Yuco Management, a property company led by Raymond Yu, has pulled in a $63 million refinancing on a vintage mixed-use building it owns in the middle of Soho at 622 Broadway.
The financing was announced this morning by Northmarq, the Minneapolis-based company that arranged the debt on behalf of Yuco. New York City Department of Finance records show that lender was Nationwide Life Insurance Company, an insurer headquartered in Columbus, Ohio.
The new deal refinances the $39 million outstanding balance of a Capital One (COF) debt package from 2012 that was originally worth $47 million, according to city records. Nationwide also chipped in $24 million in additional debt.
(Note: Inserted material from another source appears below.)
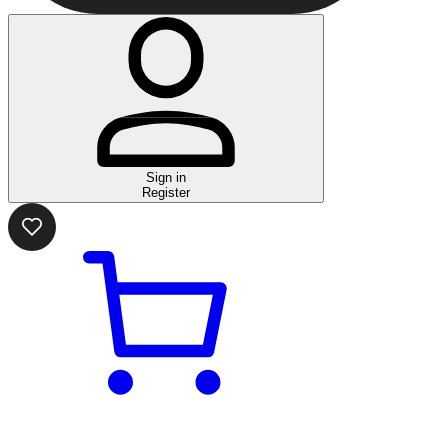
Sign in
Register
The 12-year financing begins with three years of interest-only payments, after which Yuco will begin paying down principal on a 30-year amortization schedule, according to Northmarq.
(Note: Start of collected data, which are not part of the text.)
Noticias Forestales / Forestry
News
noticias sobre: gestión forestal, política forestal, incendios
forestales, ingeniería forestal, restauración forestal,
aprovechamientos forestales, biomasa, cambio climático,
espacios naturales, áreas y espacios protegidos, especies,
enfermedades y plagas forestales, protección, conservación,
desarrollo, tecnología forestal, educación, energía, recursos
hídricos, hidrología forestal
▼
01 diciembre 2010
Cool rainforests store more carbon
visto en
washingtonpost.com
National Life’s loan allows Yuco a one-time right to transfer the property. It’s also non-recourse, a feature that was especially important to the borrower, according to Charles Cotsalas, the Long Island-based Northmarq executive who led the deal.
“The borrower was extremely sensitive to any recourse and NorthMarq secured a non-recourse, entity only financing,” Cotsalas said in a statement.
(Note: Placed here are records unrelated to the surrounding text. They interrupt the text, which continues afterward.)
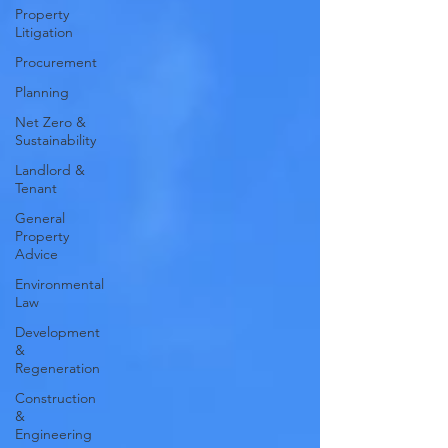
Property
Litigation
Procurement
Planning
Net Zero &
Sustainability
Landlord &
Tenant
General
Property
Advice
Environmental
Law
Development
&
Regeneration
Construction
&
Engineering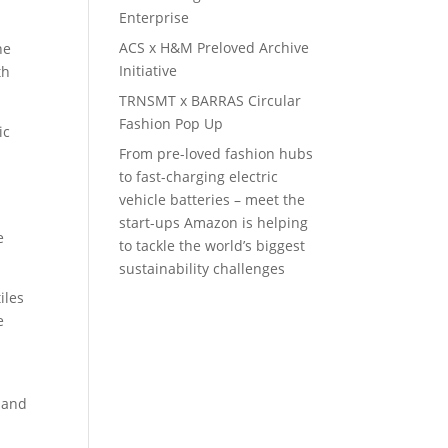
Enterprise
ACS x H&M Preloved Archive
he
Initiative
th
TRNSMT x BARRAS Circular
Fashion Pop Up
ic
From pre-loved fashion hubs
to fast-charging electric
vehicle batteries – meet the
start-ups Amazon is helping
e
to tackle the world’s biggest
sustainability challenges
iles
e
emand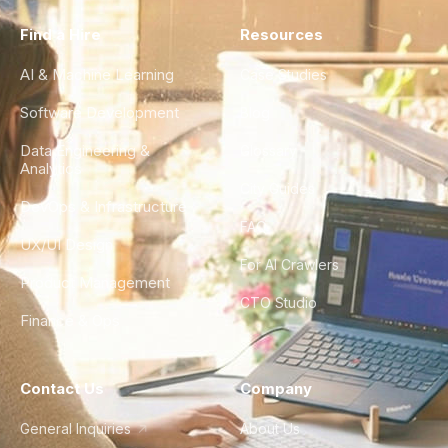
Find a Hire
Resources
AI & Machine Learning
Case Studies
Software Development
Blog
Data Engineering &
Glossary
Analytics
City Guides
DevOps & Infrastructure
FAQ
UX/UI Design
For AI Crawlers
Product Management
CTO Studio
Finance & Ops
Contact Us
Company
General Inquiries
About Us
Yuco bought the building for an undisclosed sum in 1982, when Yu’s father, Bong Yu, led the family firm. Erected a century earlier in 1882, the six-story building includes 112,000 square feet of rentable space, split between offices above street level and retail on the ground floor and below grade.
Take-Two Interactive, a video-game studio, signed a 10-year lease renewal for its office space in the building in 2012, Commercial Observer reported at the time. William Cohen, a Newmark (NMRK) Knight Frank broker who worked on that deal, said that Take-Two had made unorthodox use of some of its 69,000 square feet of leased space.
“They’ve got top-secret floors that you can’t get onto without a black hood over your head,” Cohen told Commercial Observer. “They’ve got floors where guys sit with the lights off staring at the monitors all day … There’s a lot of heavy-duty stuff, and it’s very secretive.”
The building’s retail component is split between Best Buy and Journeys, a footwear brand controlled by Genesco. Best Buy has 25,000 square feet, including a large basement space and a smaller street-level presence. Journeys has a small street level store.
NorthMarq touted the deal as a “significant cash-out despite multiple lease rolls and retail exposure.”
Representatives for NorthMarq, Yuco and National Life did not immediately respond to inquiries.